Somewhat interesting to me, although I'm only a casual observer in the realm of Christian history and philosophy, is that while Canon 21 from the Fourth Lateran Council institutionalizes confession it also specifies the requirements of confidentiality for confessors:
Let him take the utmost care, however, not to betray the sinner at all by word or sign or in any other way. If the priest needs wise advice, let him seek it cautiously without any mention of the person concerned. For if anyone presumes to reveal a sin disclosed to him in confession, we decree that he is not only to be deposed from his priestly office but also to be confined to a strict monastery to do perpetual penance.
This seems to be quite a lot more of a public promise than most of our surveillance-state confessors today (public or private) make. The firms collecting our technological confessions -- more akin to a comprehensive log of life -- are rather careless, rarely forthcoming and more than happy to monetize user behavior data while industry leaders are happy to fight in court for the righteousness of their attempted end-runs around user consent.

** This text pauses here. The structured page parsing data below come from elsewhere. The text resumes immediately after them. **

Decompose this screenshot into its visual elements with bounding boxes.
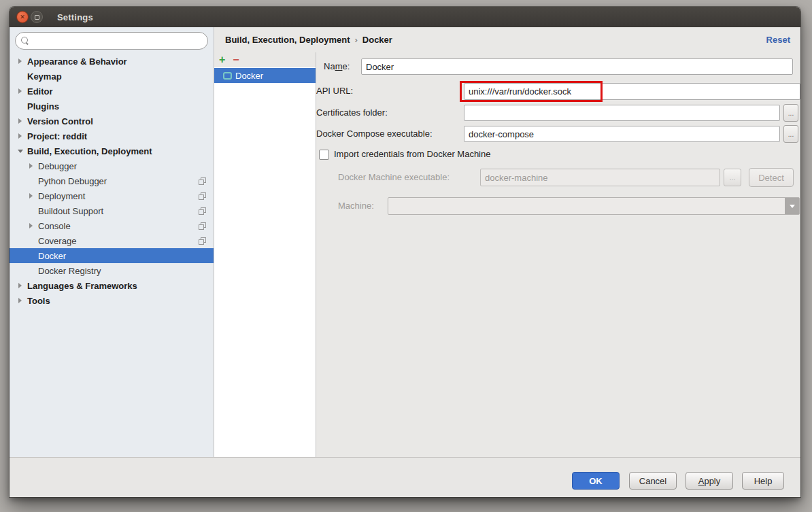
- name-label: Name:: [324, 61, 350, 72]
- sidebar-item-docker[interactable]: Docker: [10, 248, 214, 263]
- sidebar-item-label: Docker Registry: [38, 266, 101, 276]
- search-input[interactable]: [33, 34, 201, 48]
- shared-settings-icon: [199, 222, 206, 230]
- sidebar-item-label: Version Control: [27, 116, 93, 126]
- import-credentials-checkbox[interactable]: [319, 150, 329, 160]
- detect-button[interactable]: Detect: [749, 168, 794, 187]
- sidebar-item-languages-frameworks[interactable]: Languages & Frameworks: [10, 278, 214, 293]
- no-chevron: [18, 102, 24, 110]
- certificates-folder-field[interactable]: [464, 105, 780, 121]
- certificates-browse-button[interactable]: ...: [783, 104, 798, 122]
- dialog-button-bar: OK Cancel Apply Help: [10, 457, 800, 497]
- sidebar-item-label: Coverage: [38, 236, 76, 246]
- compose-browse-button[interactable]: ...: [783, 125, 798, 143]
- machine-browse-button[interactable]: ...: [724, 169, 741, 186]
- sidebar-item-label: Tools: [27, 296, 50, 306]
- list-toolbar: + −: [214, 52, 316, 67]
- compose-executable-field[interactable]: [464, 126, 780, 142]
- sidebar-item-buildout-support[interactable]: Buildout Support: [10, 203, 214, 218]
- breadcrumb-current: Docker: [362, 35, 392, 45]
- sidebar-item-appearance-behavior[interactable]: Appearance & Behavior: [10, 54, 214, 69]
- sidebar-item-label: Appearance & Behavior: [27, 56, 127, 67]
- search-icon: [21, 37, 29, 45]
- remove-button[interactable]: −: [233, 54, 239, 65]
- chevron-expanded-icon[interactable]: [18, 147, 24, 155]
- import-credentials-label: Import credentials from Docker Machine: [334, 149, 490, 160]
- shared-settings-icon: [199, 207, 206, 215]
- add-button[interactable]: +: [219, 54, 225, 65]
- settings-dialog: ✕ Settings Appearance & BehaviorKeymapEd…: [10, 7, 800, 497]
- chevron-collapsed-icon[interactable]: [18, 57, 24, 65]
- certificates-folder-label: Certificates folder:: [316, 107, 388, 118]
- chevron-collapsed-icon[interactable]: [18, 132, 24, 140]
- sidebar-item-label: Buildout Support: [38, 206, 103, 216]
- sidebar-item-label: Console: [38, 221, 71, 231]
- compose-executable-label: Docker Compose executable:: [316, 129, 433, 139]
- chevron-collapsed-icon[interactable]: [29, 222, 35, 230]
- no-chevron: [29, 267, 35, 275]
- sidebar-item-build-execution-deployment[interactable]: Build, Execution, Deployment: [10, 143, 214, 158]
- sidebar-item-editor[interactable]: Editor: [10, 84, 214, 99]
- maximize-icon[interactable]: [31, 11, 43, 23]
- breadcrumb: Build, Execution, Deployment › Docker: [225, 27, 392, 52]
- main-area: Appearance & BehaviorKeymapEditorPlugins…: [10, 27, 800, 457]
- machine-dropdown-value: [388, 198, 785, 214]
- machine-label: Machine:: [338, 201, 374, 211]
- docker-instances-list: Docker: [214, 67, 316, 457]
- sidebar-item-plugins[interactable]: Plugins: [10, 99, 214, 114]
- ok-button[interactable]: OK: [572, 472, 620, 490]
- breadcrumb-parent[interactable]: Build, Execution, Deployment: [225, 35, 350, 45]
- chevron-collapsed-icon[interactable]: [18, 281, 24, 290]
- sidebar-item-label: Docker: [38, 251, 66, 261]
- chevron-collapsed-icon[interactable]: [18, 87, 24, 95]
- no-chevron: [29, 177, 35, 185]
- help-button[interactable]: Help: [742, 472, 784, 490]
- breadcrumb-band: Build, Execution, Deployment › Docker Re…: [214, 27, 800, 52]
- chevron-collapsed-icon[interactable]: [29, 162, 35, 170]
- sidebar-item-console[interactable]: Console: [10, 218, 214, 233]
- sidebar-item-label: Deployment: [38, 191, 85, 201]
- chevron-collapsed-icon[interactable]: [18, 296, 24, 305]
- sidebar-item-tools[interactable]: Tools: [10, 293, 214, 308]
- sidebar-item-keymap[interactable]: Keymap: [10, 69, 214, 84]
- shared-settings-icon: [199, 192, 206, 200]
- chevron-down-icon[interactable]: [785, 198, 799, 214]
- reset-link[interactable]: Reset: [766, 27, 790, 52]
- sidebar-item-debugger[interactable]: Debugger: [10, 158, 214, 173]
- sidebar-item-python-debugger[interactable]: Python Debugger: [10, 173, 214, 188]
- close-icon[interactable]: ✕: [16, 11, 29, 23]
- maximize-square-glyph: [35, 15, 39, 20]
- no-chevron: [29, 237, 35, 245]
- sidebar-item-label: Debugger: [38, 161, 77, 171]
- sidebar-item-label: Project: reddit: [27, 131, 87, 141]
- name-field[interactable]: [361, 58, 793, 75]
- chevron-collapsed-icon[interactable]: [29, 192, 35, 200]
- cancel-button[interactable]: Cancel: [629, 472, 677, 490]
- machine-executable-label: Docker Machine executable:: [338, 172, 450, 183]
- breadcrumb-separator: ›: [350, 35, 362, 45]
- sidebar-item-label: Keymap: [27, 71, 62, 82]
- api-url-label: API URL:: [316, 86, 353, 97]
- list-item-docker[interactable]: Docker: [214, 68, 316, 83]
- no-chevron: [29, 252, 35, 260]
- docker-settings-form: Name: API URL: Certificates folder: ... …: [316, 52, 800, 457]
- apply-button[interactable]: Apply: [686, 472, 733, 490]
- machine-executable-field[interactable]: [480, 169, 720, 186]
- shared-settings-icon: [199, 177, 206, 185]
- settings-sidebar: Appearance & BehaviorKeymapEditorPlugins…: [10, 27, 214, 457]
- sidebar-item-project-reddit[interactable]: Project: reddit: [10, 129, 214, 143]
- settings-search-box[interactable]: [15, 32, 208, 50]
- docker-icon: [223, 72, 232, 80]
- content-region: Build, Execution, Deployment › Docker Re…: [214, 27, 800, 457]
- sidebar-item-version-control[interactable]: Version Control: [10, 114, 214, 129]
- sidebar-item-coverage[interactable]: Coverage: [10, 233, 214, 248]
- chevron-collapsed-icon[interactable]: [18, 117, 24, 125]
- machine-dropdown[interactable]: [388, 197, 800, 215]
- sidebar-item-label: Languages & Frameworks: [27, 281, 137, 291]
- no-chevron: [18, 72, 24, 80]
- sidebar-item-docker-registry[interactable]: Docker Registry: [10, 263, 214, 278]
- sidebar-item-label: Editor: [27, 86, 53, 97]
- sidebar-item-label: Python Debugger: [38, 176, 107, 186]
- sidebar-item-deployment[interactable]: Deployment: [10, 188, 214, 203]
- api-url-field[interactable]: [464, 83, 800, 100]
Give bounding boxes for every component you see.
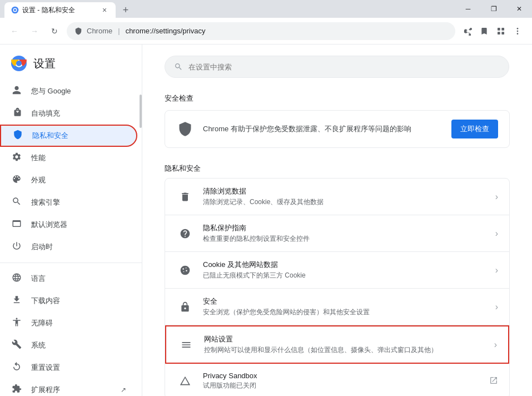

Meanwhile, as an professional observer of this realm I think there is plenty of cause to question the extent to which the software assurance practices in place in industry today are capable of protecting user data (notwithstanding recent mistakes). And although folks in the DOJ say there is no principled reason to treat an email which is 180 days old as less confidential than one sent yesterday, a subpoena is still the only requirement for many digital records but reform efforts are slowly moving forward.
posted by Matt Oneiros at 11:01 AM on December 28, 2015 [3 favorites]


In our modern surveillance state, it’s possible we have in some perverse and unexpected fashion actually regained something of the comforts of being known by a higher authority—something that the modern West had largely lost, and for which we have perhaps unconsciously longed.

Gack
posted by bukvich at 12:47 PM on December 28, 2015 [1 favorite]


This to me is the key part:


Perhaps the most curious thing about the response to revelations concerning the extent of modern mass surveillance is that most people in the West have not seemed to mind; we have not perceptibly altered our online behavior or demanded a response from our governments.
posted by fewnix at 11:43 PM on December 28, 2015


My parents had an unassuming painting of an ivy-covered English country church in the house when I was young. A 3/4 view of the bell tower and the front door. During a visit later on I noticed it had an eye painted into the ivy, intended to be watching the viewer. It's shocking that the church would do something so manipulative. And it's a reminder of how pervasive this Medieval nonsense was, and probably still is in some places.